Re: Boot failure on emev2/kzm9d (was: Re: [PATCH v2 11/11] mm/slab: lockless decision to grow cache)

2016-06-14 Thread Geert Uytterhoeven
Hi Jonsoo,

On Mon, Jun 13, 2016 at 9:43 PM, Geert Uytterhoeven
 wrote:
> On Tue, Apr 12, 2016 at 6:51 AM,   wrote:
>> From: Joonsoo Kim 
>> To check whther free objects exist or not precisely, we need to grab a
>> lock.  But, accuracy isn't that important because race window would be
>> even small and if there is too much free object, cache reaper would reap
>> it.  So, this patch makes the check for free object exisistence not to
>> hold a lock.  This will reduce lock contention in heavily allocation case.
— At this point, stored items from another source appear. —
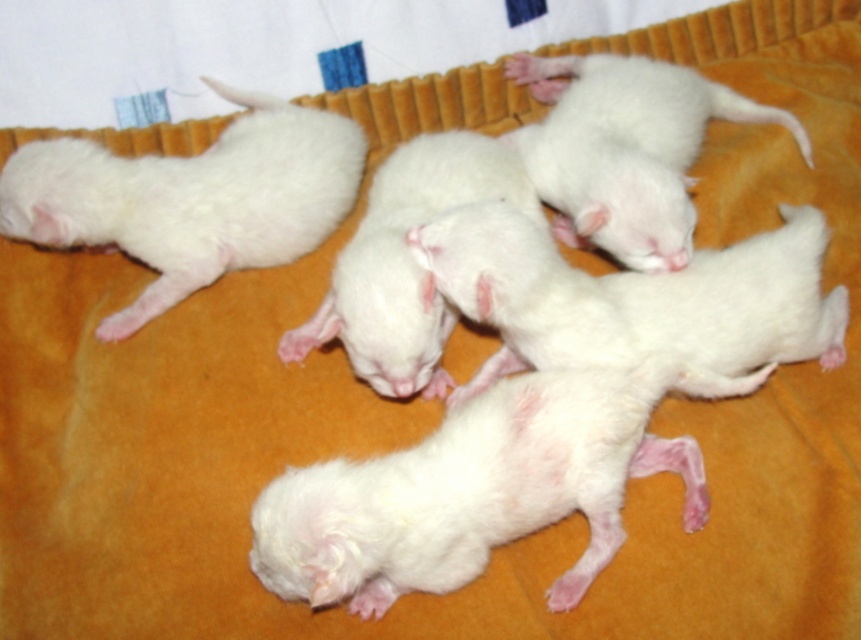 Question: Which object is farther from the camera taking this photo?

Choices:
 (A) white fluffy kitten at upper left
 (B) white fluffy kitten at upper center

Answer: (A)

Question: Among these points, which one is farthest from the camera?

Choices:
 (A) (125, 188)
 (B) (505, 499)

Answer: (A)

Question: Can you confirm if white fluffy puppies at center is positioned above white fluffy kitten at upper left?

Choices:
 (A) no
 (B) yes

Answer: (A)

Question: Is white fluffy puppy at center smaller than white fluffy puppies at center?

Choices:
 (A) no
 (B) yes

Answer: (A)

Question: Which point is farther to the camera?

Choices:
 (A) white fluffy kitten at upper left
 (B) white fluffy kitten at upper center

Answer: (A)

Question: Is the position of white fluffy puppy at center more distant than that of white fluffy kitten at upper center?

Choices:
 (A) yes
 (B) no

Answer: (B) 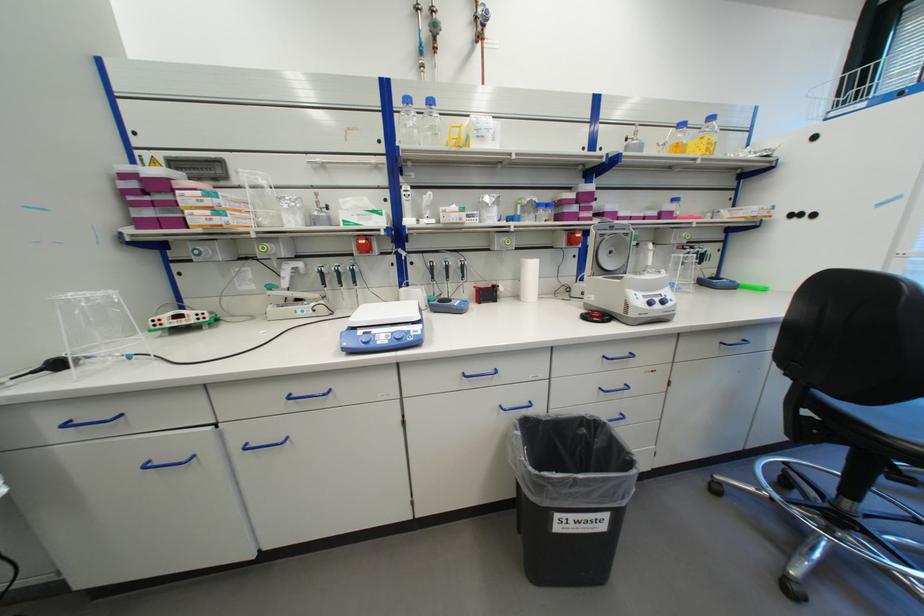 Find the location of a particular element. This screenshot has height=616, width=924. chair sitting surface is located at coordinates (892, 418). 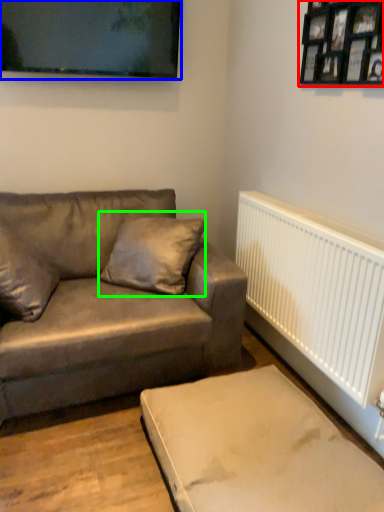 Question: Considering the real-world distances, which object is farthest from picture frame (highlighted by a red box)? picture frame (highlighted by a blue box) or pillow (highlighted by a green box)?

Choices:
 (A) picture frame
 (B) pillow

Answer: (B) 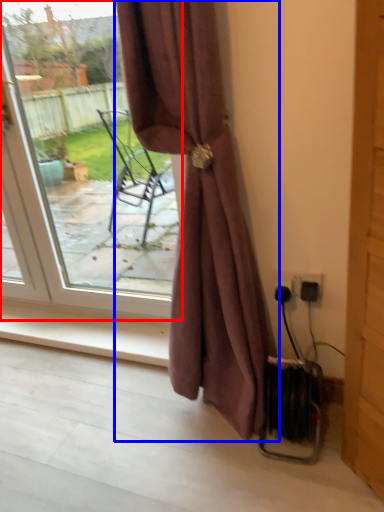 Question: Which object is closer to the camera taking this photo, door (highlighted by a red box) or curtain (highlighted by a blue box)?

Choices:
 (A) door
 (B) curtain

Answer: (B) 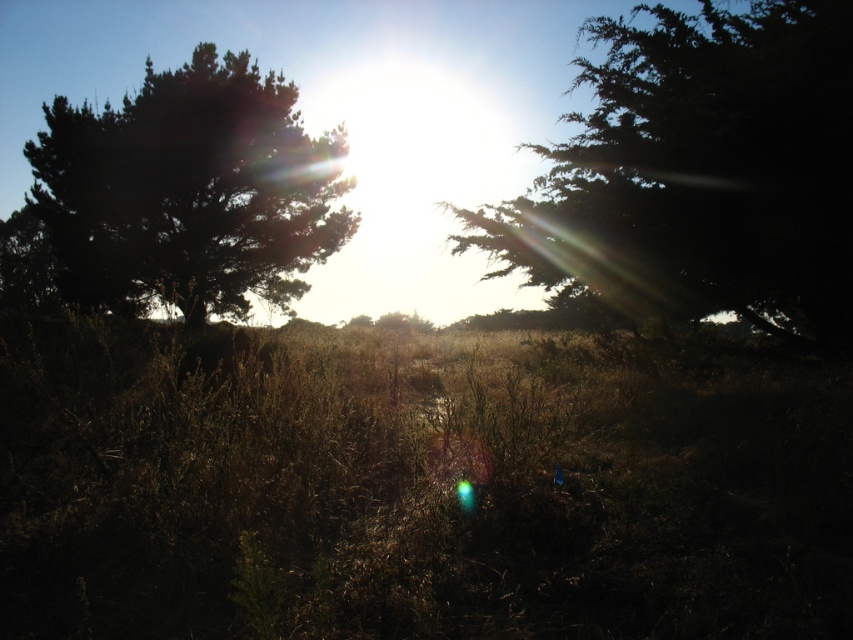 Does dark green textured tree at upper right come behind dark green textured tree at left?

That is False.

Is dark green textured tree at upper right wider than dark green textured tree at left?

Yes, dark green textured tree at upper right is wider than dark green textured tree at left.

Between point (799, 211) and point (78, 134), which one is positioned in front?

Point (799, 211) is more forward.

You are a GUI agent. You are given a task and a screenshot of the screen. Output one action in this format:
    pyautogui.click(x=<x>, y=<y>)
    Task: Click on the dark green textured tree at upper right
    
    Given the screenshot: What is the action you would take?
    pyautogui.click(x=701, y=172) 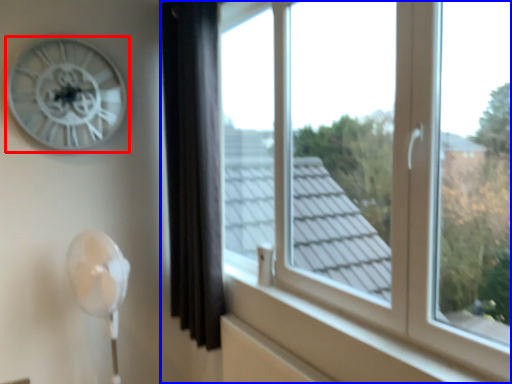 Question: Which object appears closest to the camera in this image, wall clock (highlighted by a red box) or window (highlighted by a blue box)?

Choices:
 (A) wall clock
 (B) window

Answer: (B) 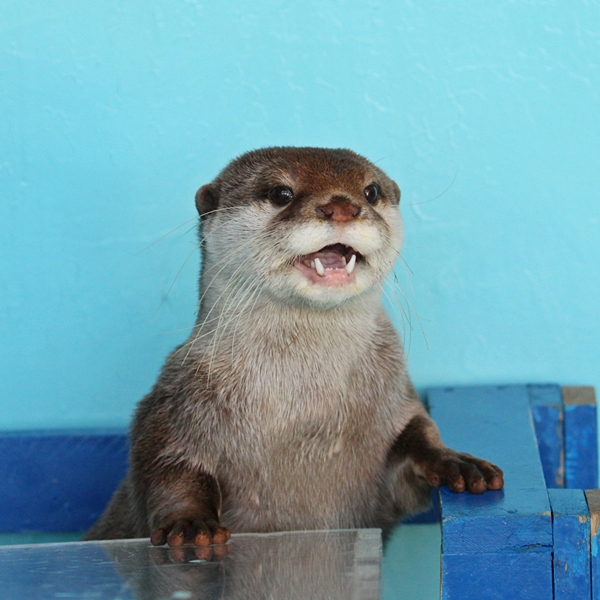 You are a GUI agent. You are given a task and a screenshot of the screen. Output one action in this format:
    pyautogui.click(x=<x>, y=<y>)
    Task: Click on the glass
    The height and width of the screenshot is (600, 600).
    Given the screenshot: What is the action you would take?
    pyautogui.click(x=140, y=598)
>> Signed-off-by: Joonsoo Kim 
>
> I've bisected a boot failure (no output at all) in v4.7-rc2 on emev2/kzm9d
> (Renesas dual Cortex A9) to this patch, which is upstream commit
> 801faf0db8947e01877920e848a4d338dd7a99e7.
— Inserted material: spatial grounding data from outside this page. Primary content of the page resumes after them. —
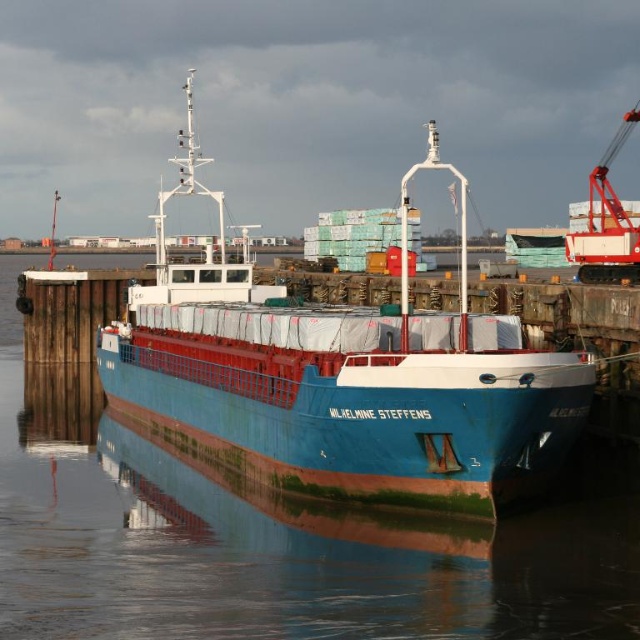 You are standing on the wooden pier and want to locate the point at coordinates (282,538). According to the scene description, where is this point located?

The point at coordinates (282,538) is on the blue glossy water at center, so it is located on the water surface near the central area of the image.

You are standing on the wooden pier and looking at the ship. There are two points marked on the ship. Which point is closer to you, point (212, 584) or point (314, 460)?

Point (212, 584) is closer to you than point (314, 460) because it is closer to the camera. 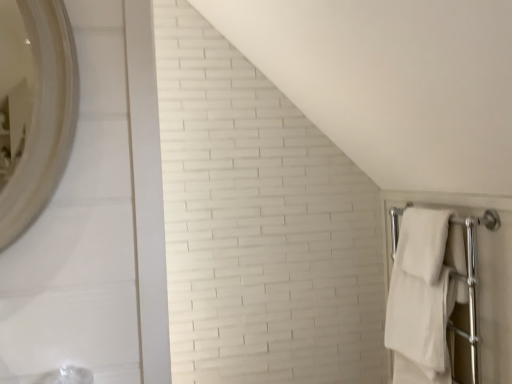 Question: Is white soft towel at right, which is the first bath towel in top-to-bottom order, taller or shorter than white soft towel at right, which is the first bath towel in bottom-to-top order?

Choices:
 (A) short
 (B) tall

Answer: (A)

Question: Is white soft towel at right, the 2th bath towel in the bottom-to-top sequence, wider or thinner than white soft towel at right, which appears as the 2th bath towel when viewed from the top?

Choices:
 (A) thin
 (B) wide

Answer: (A)

Question: Is white soft towel at right, which is the first bath towel in top-to-bottom order, situated inside white soft towel at right, which is the first bath towel in bottom-to-top order, or outside?

Choices:
 (A) inside
 (B) outside

Answer: (B)

Question: Is white soft towel at right, which is the first bath towel in bottom-to-top order, bigger or smaller than white soft towel at right, which is the first bath towel in top-to-bottom order?

Choices:
 (A) big
 (B) small

Answer: (A)

Question: Considering the positions of white soft towel at right, which is the first bath towel in bottom-to-top order, and white soft towel at right, which is the first bath towel in top-to-bottom order, in the image, is white soft towel at right, which is the first bath towel in bottom-to-top order, wider or thinner than white soft towel at right, which is the first bath towel in top-to-bottom order,?

Choices:
 (A) thin
 (B) wide

Answer: (B)

Question: Considering the positions of white soft towel at right, which is the first bath towel in bottom-to-top order, and white soft towel at right, which is the first bath towel in top-to-bottom order, in the image, is white soft towel at right, which is the first bath towel in bottom-to-top order, taller or shorter than white soft towel at right, which is the first bath towel in top-to-bottom order,?

Choices:
 (A) tall
 (B) short

Answer: (A)

Question: From a real-world perspective, is white soft towel at right, which appears as the 2th bath towel when viewed from the top, physically located above or below white soft towel at right, which is the first bath towel in top-to-bottom order?

Choices:
 (A) below
 (B) above

Answer: (A) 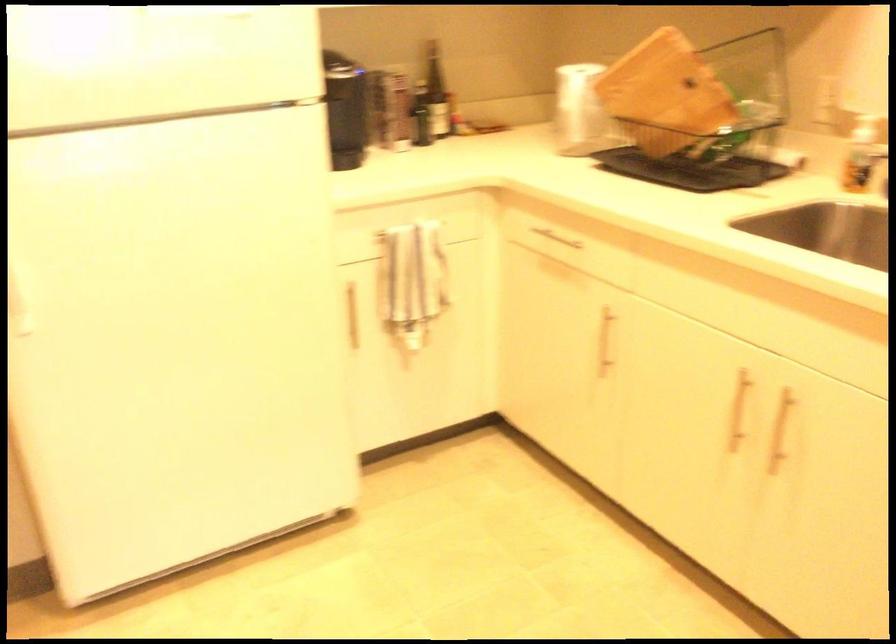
BTW, when disabling SMP, the problem goes away.

Gr{oetje,eeting}s,

Geert

--
Geert Uytterhoeven -- There's lots of Linux beyond ia32 -- ge...@linux-m68k.org

In personal conversations with technical people, I call myself a hacker. But
when I'm talking to journalists I just say "programmer" or something like that.
-- Linus Torvalds


Re: Boot failure on emev2/kzm9d (was: Re: [PATCH v2 11/11] mm/slab: lockless decision to grow cache)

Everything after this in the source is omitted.